[WHAT YOU SHOULD DO] In the entries below, find the line with "PRECISA DE AJUDA?", then set it down exactly along with each line after it to the end, skipping any pictures.

[ENTRIES SUPPLIED]
========================

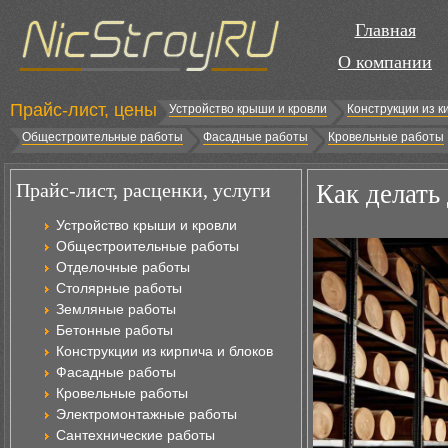
Главная
О компании
Прайс-лист, цены
Устройство крыши и кровли
Конструкции из к
Общестроительные работы
Фасадные работы
Кровельные работы
Прайс-лист, расценки, услуги
Как делать
Устройство крыши и кровли
Общестроительные работы
Отделочные работы
Столярные работы
Земляные работы
Бетонные работы
Конструкции из кирпича и блоков
Фасадные работы
Кровельные работы
Электромонтажные работы
Сантехнические работы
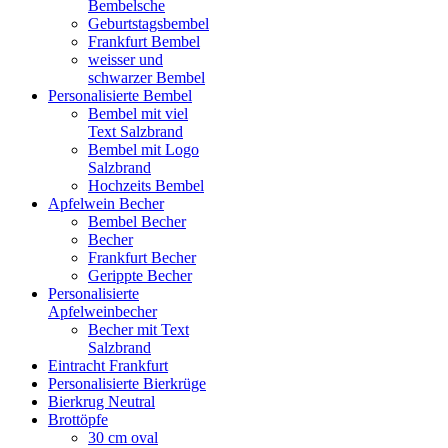
Bembelsche
Geburtstagsbembel
Frankfurt Bembel
weisser und
schwarzer Bembel
Personalisierte Bembel
Bembel mit viel
Text Salzbrand
Bembel mit Logo
Salzbrand
Hochzeits Bembel
Apfelwein Becher
Bembel Becher
Becher
Frankfurt Becher
Gerippte Becher
Personalisierte
Apfelweinbecher
Becher mit Text
Salzbrand
Eintracht Frankfurt
Personalisierte Bierkrüge
Bierkrug Neutral
Brottöpfe
30 cm oval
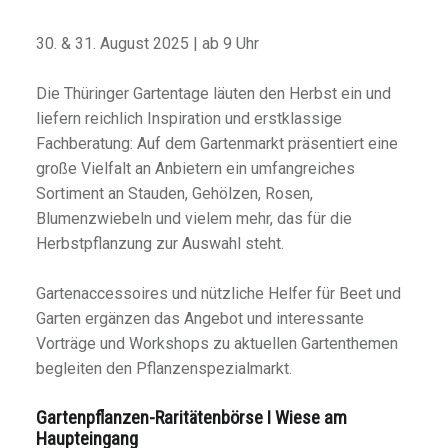
30. & 31. August 2025 | ab 9 Uhr
Die Thüringer Gartentage läuten den Herbst ein und
liefern reichlich Inspiration und erstklassige
Fachberatung: Auf dem Gartenmarkt präsentiert eine
große Vielfalt an Anbietern ein umfangreiches
Sortiment an Stauden, Gehölzen, Rosen,
Blumenzwiebeln und vielem mehr, das für die
Herbstpflanzung zur Auswahl steht.
Gartenaccessoires und nützliche Helfer für Beet und
Garten ergänzen das Angebot und interessante
Vorträge und Workshops zu aktuellen Gartenthemen
begleiten den Pflanzenspezialmarkt.
Gartenpflanzen-Raritätenbörse I Wiese am
Haupteingang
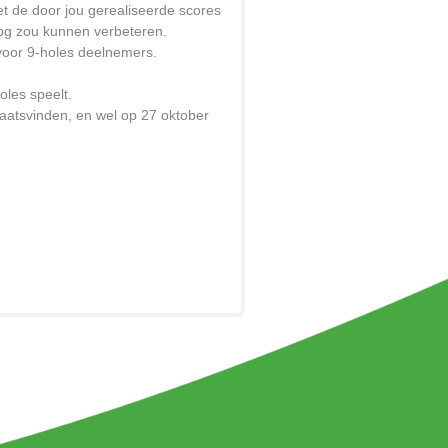
et de door jou gerealiseerde scores
nog zou kunnen verbeteren.
voor 9-holes deelnemers.
oles speelt.
plaatsvinden, en wel op 27 oktober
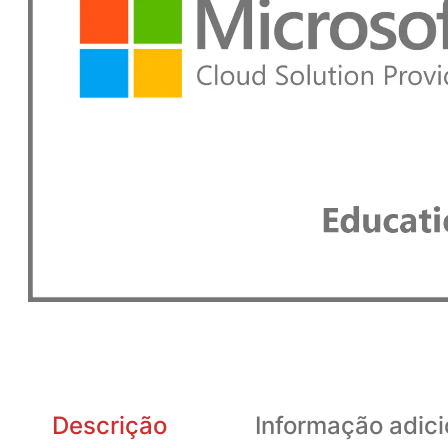
Descrição
Informação adici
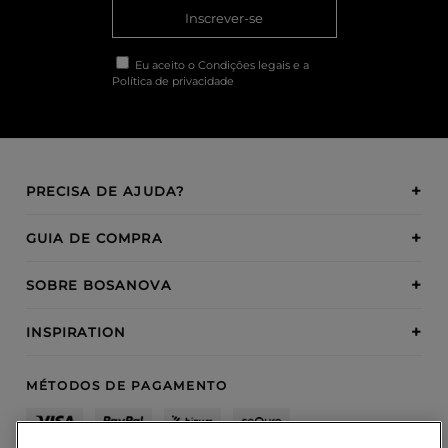
Inscrever-se
Eu aceito o
Condições legais
e a
Política de privacidade
PRECISA DE AJUDA?
GUIA DE COMPRA
SOBRE BOSANOVA
INSPIRATION
MÉTODOS DE PAGAMENTO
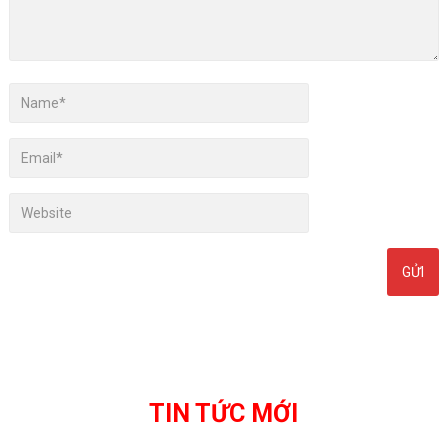
TIN TỨC MỚI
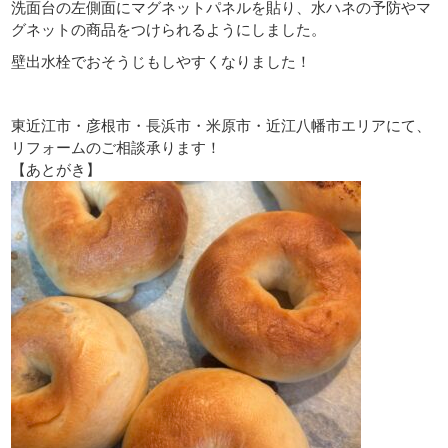
洗面台の左側面にマグネットパネルを貼り、水ハネの予防やマ
グネットの商品をつけられるようにしました。
壁出水栓でおそうじもしやすくなりました！
東近江市・彦根市・長浜市・米原市・近江八幡市エリアにて、
リフォームのご相談承ります！
【あとがき】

========================

[YOUR SOLUTION]
PRECISA DE AJUDA?
GUIA DE COMPRA
SOBRE BOSANOVA
INSPIRATION
MÉTODOS DE PAGAMENTO
TIN TỨC MỚI
洗面台の左側面にマグネットパネルを貼り、水ハネの予防やマ
グネットの商品をつけられるようにしました。
壁出水栓でおそうじもしやすくなりました！
東近江市・彦根市・長浜市・米原市・近江八幡市エリアにて、
リフォームのご相談承ります！
【あとがき】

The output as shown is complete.